I don't get it. They said students at all grade levels are forbidden from wearing costumes in the school district. They sound so fun.

That was like one of the fun things in childhood to do, wasn't it? It was the superintendent, and they said they're trying to be more inclusive. I don't understand how she doesn't actually get an explain into how she thinks that. So by excluding everyone, she's being inclusive? I mean, isn't Halloween the one time when, you know, as humans, we kind of do things properly? You know, you're nice to everybody, no matter how weird they are, and you give them candy, right?

And everybody gets along, no matter the weirdness, because you know what I'm saying? So why is this?
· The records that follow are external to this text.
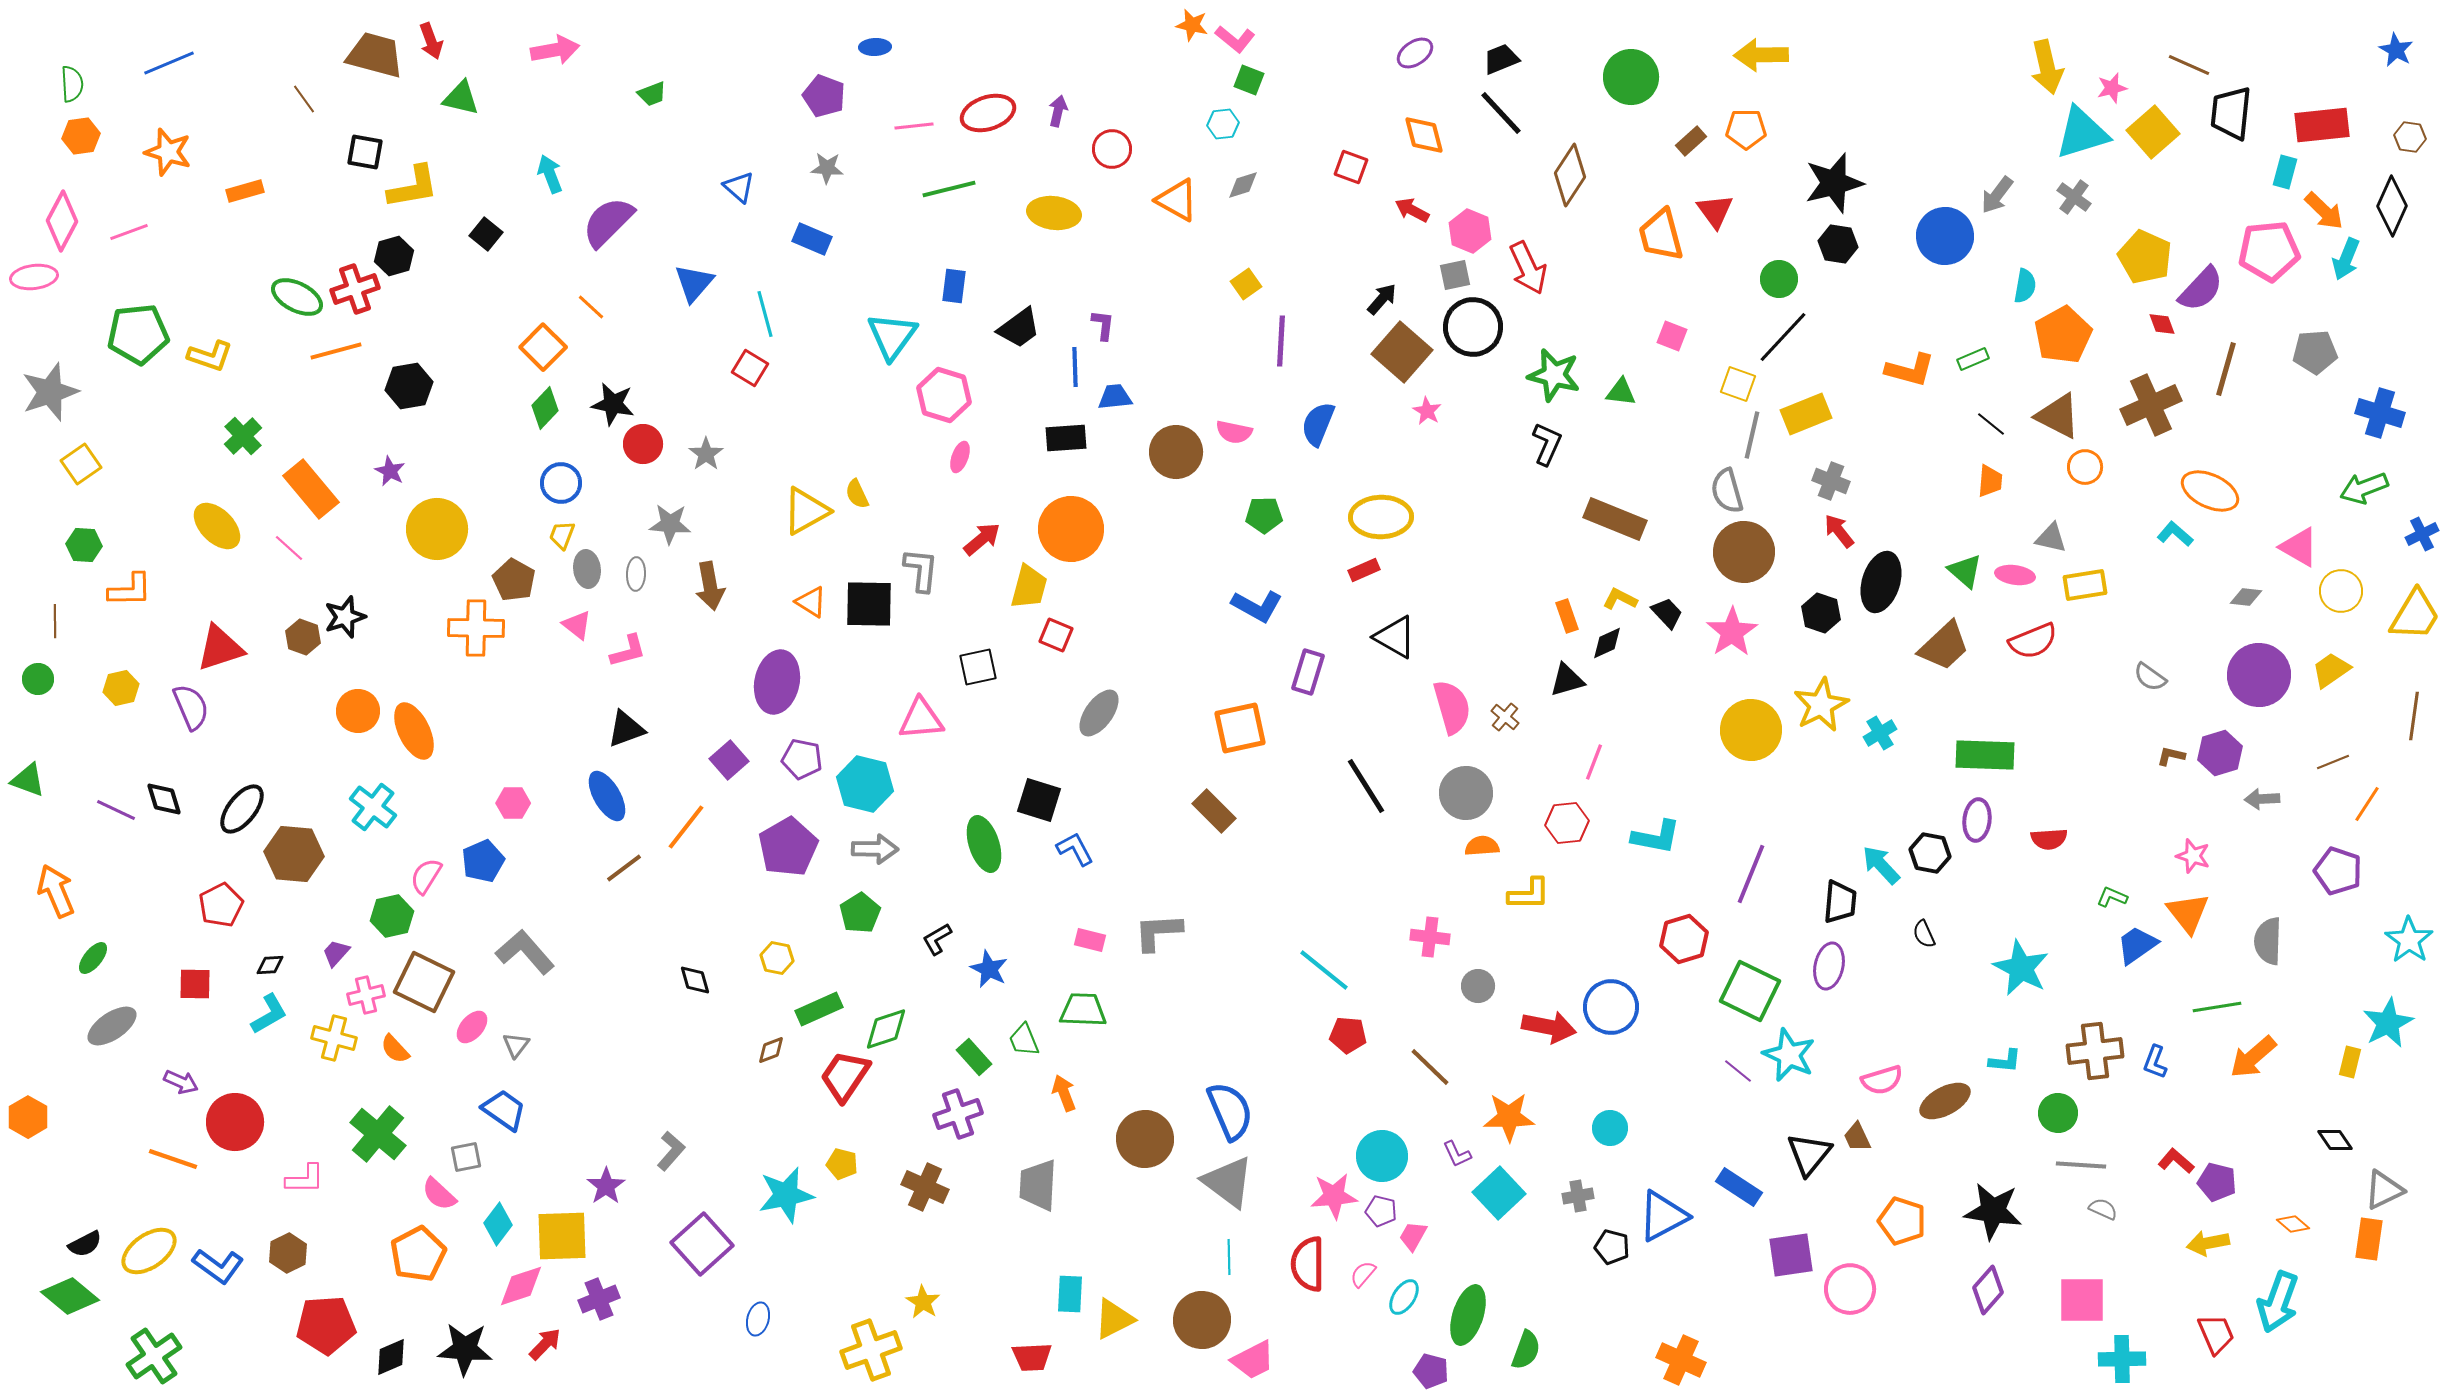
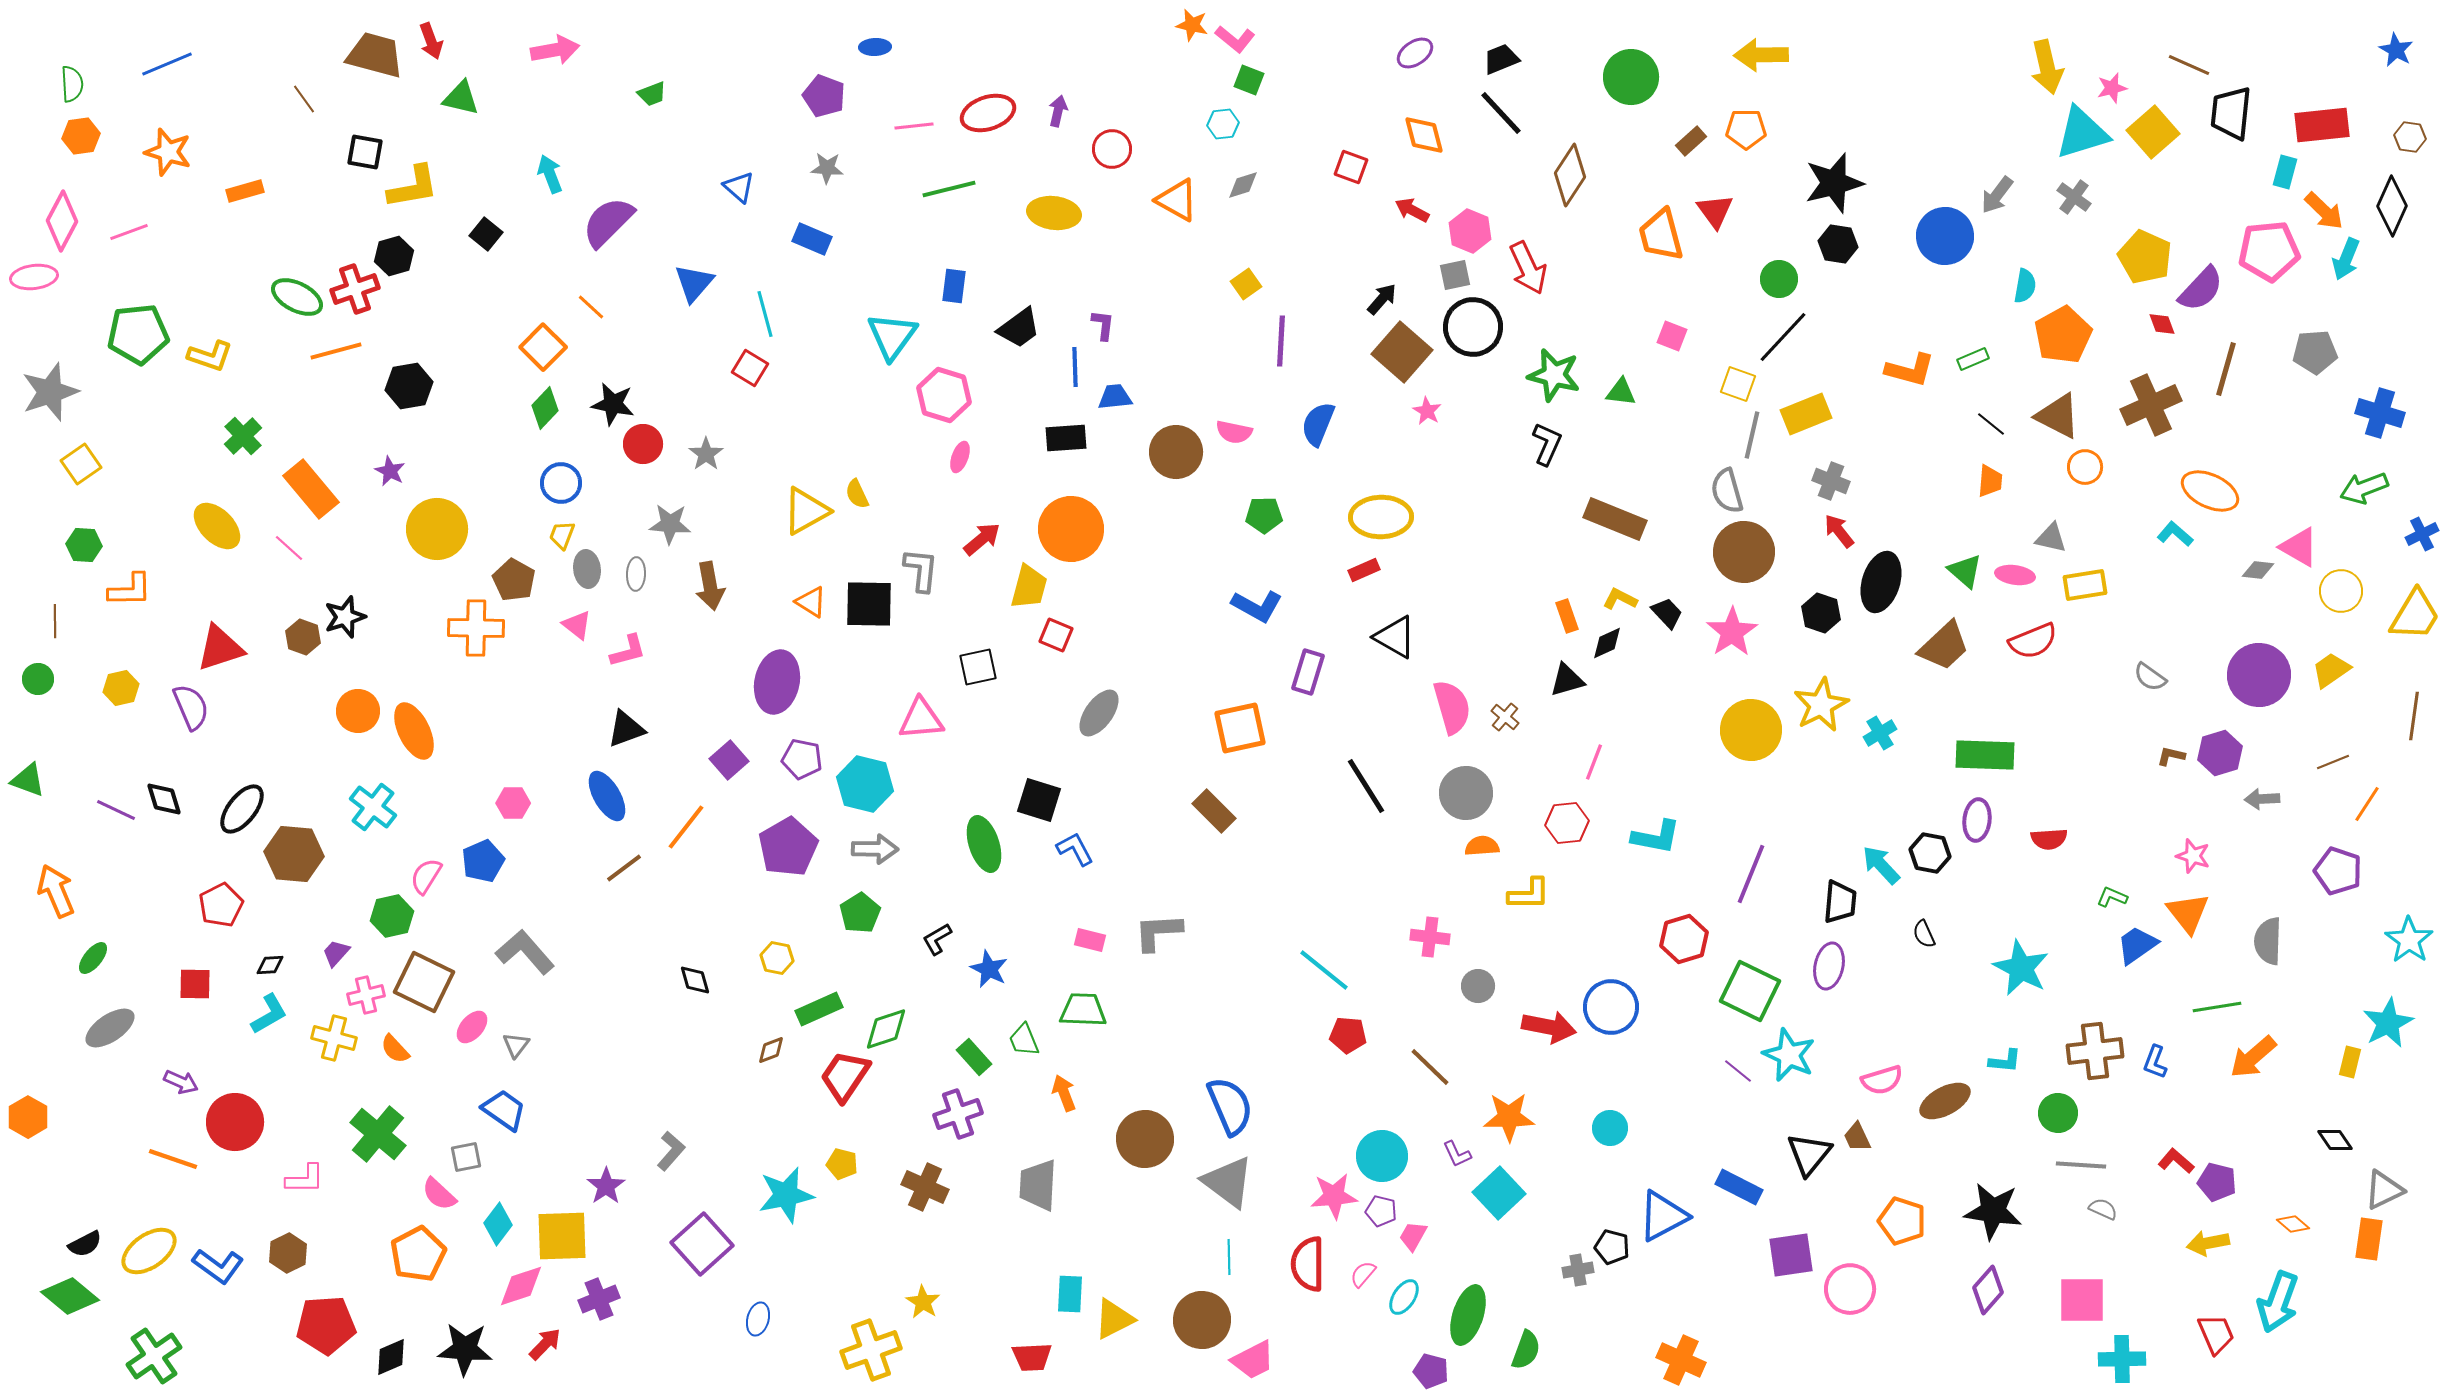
blue line at (169, 63): moved 2 px left, 1 px down
gray diamond at (2246, 597): moved 12 px right, 27 px up
gray ellipse at (112, 1026): moved 2 px left, 2 px down
blue semicircle at (1230, 1111): moved 5 px up
blue rectangle at (1739, 1187): rotated 6 degrees counterclockwise
gray cross at (1578, 1196): moved 74 px down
She doesn't actually, like most people, she says, you know, after careful consideration, this is the superintendent. She says, as well as recommendations from some parent committees, we want to make our schools inclusive. What does that have to do with inclusive? Inclusivity?

What do kids mostly dress up as for Halloween? I mean, are there monsters that are going to feel excluded? They don't actually get into this. They said it's about equity and inclusion. And they don't want anyone's feelings hurt. They said that they think that does it violate the dignity of families, that students and families, either culturally or religiously? That was one of the things.

Does it create tensions with equity and access values? Is there like a Frankenstein family? Like, I'm trying to, I dressed up one year literally as a haunted house. I was in a sandwich board. You know how that sucked? Because I couldn't sit down.

I was so bad. I've dressed up as everything. At one time, because I was so poor growing up.

We're real poor. And I need to post this picture. My mom had, all we had was like this postal hat, a Schlitz beer shirt and a flannel. And my mom dressed me up. She said it was a hobo.

But looking back, it was a baby Juggalo, if I'm being honest, right? And Steve just asked me what Schlitz is. Kane, would you like to tell our millennial what Schlitz is? At that time, a famous brand of beer. The other brands that we've forgotten about from back in that day has also been like Stag and Falstaff.

Remember Falstaff? No, but I know of it. No, but I know of it.

Are you sure this isn't one of your Missouri things that I don't know about and you say it's your generation? Yeah, it is though. It totally is. It kind of is.

Yeah, kind of. Stag, totally. Stag was an Illinois beer and it came in a gold can. It was the cheapest beer, but it was the fanciest looking, right? It had a literal Stags head and it was a gold can.

Until Pabst put out their blue ribbon. Yeah, but that's not, I'm sorry, that can't come. Yeah, but gold can. Gold can.

Gold can. Okay, like it'd be empty and still fancy, right? Only empty beer can that also is fancy. Anyway, my whole point is Schlitz shirt and an old flannel and then I had a crunched up beer can.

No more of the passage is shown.